With just under three weeks to go until the end of the tax year, the deadline for using up your individual savings account (ISA) allowance is almost here. But as 5 April approaches, many of us seem frightened about investing in equities, given the poor state of the stock market and the threat of war.

Sales of ISAs have been slow. Internet bank Intelligent Finance may be predicting that 5.85 million people are set for a last-minute rush, but other observers are more pessimistic. In fact, Find.co.uk, a financial website, says interest in equity ISAs has all but completely collapsed. Traffic in stocks and shares ISAs was down 80 per cent in January and February compared with the same period last year.

But by not investing in an ISA, you miss out. The annual ISA allowance, £7,000 per person, is lost for ever if you don't invest it by the end of the fiscal year. And given that returns are free from tax, not taking advantage of it seems rather foolish.

If you haven't used up this year's allowance yet, there's not much time left.
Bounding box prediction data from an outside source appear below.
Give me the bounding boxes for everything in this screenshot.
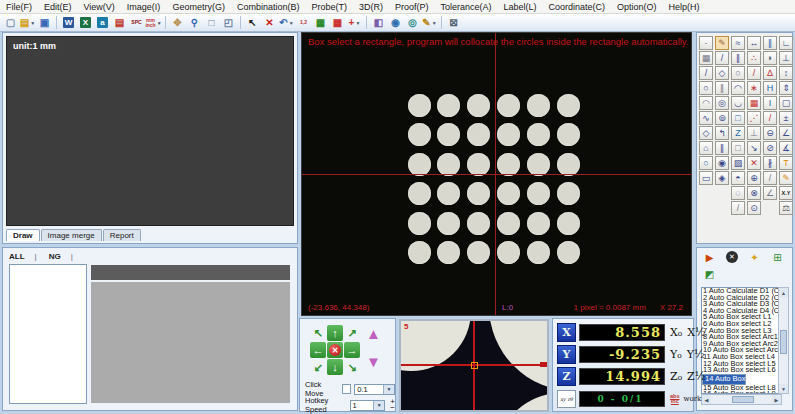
- palette-slot-icon[interactable]: ▭: [699, 171, 713, 185]
- program-run-program-icon[interactable]: ▶: [703, 251, 716, 264]
- hscroll-thumb[interactable]: [732, 396, 754, 403]
- results-grid-body[interactable]: [91, 282, 290, 403]
- menu-item-help-h[interactable]: Help(H): [663, 2, 706, 12]
- toolbar-script-edit-button[interactable]: ✎▼: [421, 15, 438, 30]
- move-down-left-button[interactable]: ↙: [310, 359, 326, 375]
- xy-polar-mode-button[interactable]: xy rθ: [557, 390, 576, 408]
- x-half-button[interactable]: X½: [687, 326, 706, 339]
- palette-construct-points-icon[interactable]: ⋰: [747, 111, 761, 125]
- dropdown-arrow-icon[interactable]: ▼: [432, 20, 437, 26]
- palette-arc-bottom-icon[interactable]: ◡: [731, 96, 745, 110]
- dropdown-arrow-icon[interactable]: ▼: [289, 20, 294, 26]
- program-stop-icon[interactable]: ✕: [726, 251, 738, 263]
- abs-inc-toggle[interactable]: abs inc: [670, 394, 679, 405]
- palette-dot-circle-icon[interactable]: ⊙: [747, 201, 761, 215]
- palette-elbow-arc-icon[interactable]: ↰: [715, 126, 729, 140]
- y-zero-button[interactable]: Y₀: [670, 348, 682, 361]
- palette-parallel-copy-icon[interactable]: ∥: [731, 51, 745, 65]
- menu-item-view-v[interactable]: View(V): [78, 2, 121, 12]
- palette-point-icon[interactable]: ·: [699, 36, 713, 50]
- palette-corner-angle-icon[interactable]: ∟: [779, 36, 793, 50]
- palette-small-slash-icon[interactable]: /: [731, 201, 745, 215]
- palette-offset-line-icon[interactable]: ◇: [715, 66, 729, 80]
- x-zero-button[interactable]: X₀: [670, 326, 682, 339]
- palette-coords-icon[interactable]: X.Y: [779, 186, 793, 200]
- palette-arc-top-icon[interactable]: ◠: [731, 81, 745, 95]
- palette-open-angle-icon[interactable]: ∠: [763, 186, 777, 200]
- palette-i-beam-icon[interactable]: I: [763, 96, 777, 110]
- results-tab-ng[interactable]: NG: [47, 252, 71, 261]
- zoom-window[interactable]: 5: [399, 319, 549, 412]
- results-tab-all[interactable]: ALL: [7, 252, 35, 261]
- toolbar-exit-box-button[interactable]: ⊠: [445, 15, 462, 30]
- palette-polygon-icon[interactable]: ⌂: [699, 141, 713, 155]
- palette-leader-line-icon[interactable]: ↘: [747, 141, 761, 155]
- toolbar-export-a-button[interactable]: a: [94, 15, 111, 30]
- palette-grid-red-icon[interactable]: ▦: [747, 96, 761, 110]
- palette-hatch-box-icon[interactable]: ▨: [731, 156, 745, 170]
- menu-item-tolerance-a[interactable]: Tolerance(A): [434, 2, 497, 12]
- move-down-button[interactable]: ↓: [327, 359, 343, 375]
- program-window-grid-icon[interactable]: ⊞: [771, 251, 784, 264]
- toolbar-crosshair-button[interactable]: +▼: [346, 15, 363, 30]
- palette-cone-icon[interactable]: ◗: [763, 51, 777, 65]
- menu-item-edit-e[interactable]: Edit(E): [38, 2, 78, 12]
- toolbar-open-file-button[interactable]: ▤▼: [19, 15, 36, 30]
- z-zero-button[interactable]: Z₀: [670, 370, 682, 383]
- palette-dim-vertical-icon[interactable]: ↕: [779, 66, 793, 80]
- toolbar-zoom-magnifier-button[interactable]: ⚲: [186, 15, 203, 30]
- dropdown-arrow-icon[interactable]: ▼: [157, 20, 162, 26]
- scroll-up-button[interactable]: ▲: [779, 288, 788, 297]
- palette-diamond-icon[interactable]: ◇: [699, 126, 713, 140]
- palette-diamond-box-icon[interactable]: ◈: [715, 171, 729, 185]
- palette-circle-slash-icon[interactable]: ⊘: [763, 141, 777, 155]
- toolbar-zoom-region-button[interactable]: ◰: [220, 15, 237, 30]
- tab-draw[interactable]: Draw: [6, 229, 40, 241]
- palette-balance-icon[interactable]: ⚖: [779, 201, 793, 215]
- toolbar-export-excel-button[interactable]: X: [77, 15, 94, 30]
- menu-item-proof-p[interactable]: Proof(P): [389, 2, 435, 12]
- palette-parallel-lines-icon[interactable]: ∥: [715, 81, 729, 95]
- toolbar-select-cursor-button[interactable]: ↖: [244, 15, 261, 30]
- program-run-step-icon[interactable]: ◩: [703, 268, 716, 281]
- palette-spline-icon[interactable]: ∿: [699, 111, 713, 125]
- palette-scan-circle-icon[interactable]: ○: [731, 66, 745, 80]
- palette-half-circle-icon[interactable]: ◓: [731, 171, 745, 185]
- move-down-right-button[interactable]: ↘: [344, 359, 360, 375]
- z-down-button[interactable]: ▼: [366, 355, 381, 369]
- palette-target-icon[interactable]: ◉: [715, 156, 729, 170]
- program-list-vscrollbar[interactable]: ▲ ▼: [778, 287, 789, 394]
- palette-slash-point-icon[interactable]: /: [763, 111, 777, 125]
- z-up-button[interactable]: ▲: [366, 327, 381, 341]
- tab-image-merge[interactable]: Image merge: [41, 229, 102, 241]
- program-list-hscrollbar[interactable]: ◀ ▶: [701, 394, 782, 405]
- menu-item-file-f[interactable]: File(F): [0, 2, 38, 12]
- palette-arc-icon[interactable]: ◠: [699, 96, 713, 110]
- palette-dashed-circle-icon[interactable]: ◌: [731, 186, 745, 200]
- palette-parallel-diag-icon[interactable]: ∥: [715, 141, 729, 155]
- palette-plus-minus-icon[interactable]: ±: [779, 111, 793, 125]
- click-move-select[interactable]: 0.1 ▼: [354, 384, 395, 395]
- palette-cross-icon[interactable]: ✕: [747, 156, 761, 170]
- palette-edit-line-icon[interactable]: ✎: [715, 36, 729, 50]
- scroll-right-button[interactable]: ▶: [772, 395, 781, 404]
- scroll-left-button[interactable]: ◀: [702, 395, 711, 404]
- program-step-list[interactable]: 1 Auto Calculate D1 (C23,2 Auto Calculat…: [701, 287, 782, 394]
- toolbar-export-word-button[interactable]: W: [60, 15, 77, 30]
- work-coordinate-button[interactable]: work: [683, 395, 701, 403]
- palette-pencil-icon[interactable]: ✎: [779, 171, 793, 185]
- palette-gear-circle-icon[interactable]: ◎: [715, 96, 729, 110]
- camera-view[interactable]: Box select a rectangle, program will col…: [301, 32, 692, 316]
- dropdown-arrow-icon[interactable]: ▼: [373, 401, 384, 410]
- move-right-button[interactable]: →: [344, 342, 360, 358]
- program-lamp-icon[interactable]: ✦: [748, 251, 761, 264]
- palette-perpendicular-icon[interactable]: ⊥: [747, 126, 761, 140]
- palette-z-box-icon[interactable]: Z: [731, 126, 745, 140]
- toolbar-globe-button[interactable]: ◉: [387, 15, 404, 30]
- dropdown-arrow-icon[interactable]: ▼: [30, 20, 35, 26]
- palette-circle-cross-icon[interactable]: ⊕: [747, 171, 761, 185]
- draw-canvas[interactable]: unit:1 mm: [6, 36, 294, 226]
- menu-item-coordinate-c[interactable]: Coordinate(C): [543, 2, 612, 12]
- scroll-down-button[interactable]: ▼: [779, 384, 788, 393]
- toolbar-spc-button[interactable]: SPC: [128, 15, 145, 30]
If you are scared of investing in the stock market, there are ways of doing so while minimising the risk – by "phasing" your money – or saving costs as far as you can by using a fund supermarket.

Alternatively, you could simply avoid equities altogether and opt for a mini cash ISA, which offers higher returns than regular savings accounts – even before you allow for the fact that it is tax-free – while keeping your money safe.